I will also admit I’m not the least bit aware of the capabilities of the Julia compiler, so I have no idea if it’s capable enough to recognize the redundancy of having to create a vector and then copy it.

2 Likes

Thank you for the reference. It did help me understand what was going on with the first two cases.

Regarding the last two, I think my question then is not necessarily about vectorization. Instead, it’s if there’s a way to tell the compiler, “hey, here’s some memory, just put the output there and error if you can’t.” Originally, I naively thought that’s what `.=` did.

If this method is called, it will allocate a new array. It knows nothing about your output array and will create its own.

The way to avoid allocations is to get Julia to call `-(::Float64, ::Float64)` on each element instead, since that just produces a scalar which can be put straight into your output array with no intermediate array allocation. That’s what broadcasting does for you (well, simplified.)
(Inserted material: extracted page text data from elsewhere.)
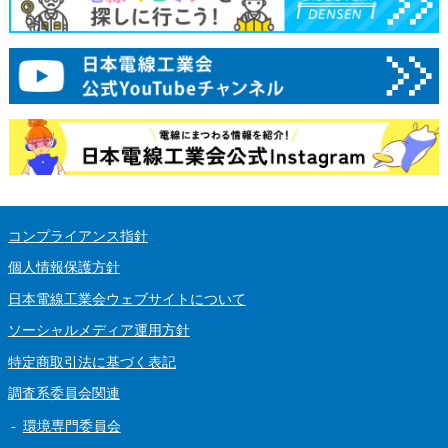
コンプライアンス指針
個人情報保護方針
日本電線工業会ウェブサイトについて
ソーシャルメディア運用方針
特定商取引法に基づく表記
調査系委員会関連
環境専門委員会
Alternatively, you can write your own function, `minus!(a, b, c)`, which writes straight into `a`, but that would probably just look like this:

``````minus!(a, b, c) = (a .= b .- c)
``````

just hiding the same code one level down.

1 Like

That’s what it does - the allocations in your original example happen before `.=` comes into play though.

Assignment in julia should never allocate, not even broadcasted assignment (unless there’s a custom type that implements `copyto!` in an allocating way, which I’d consider buggy behavior).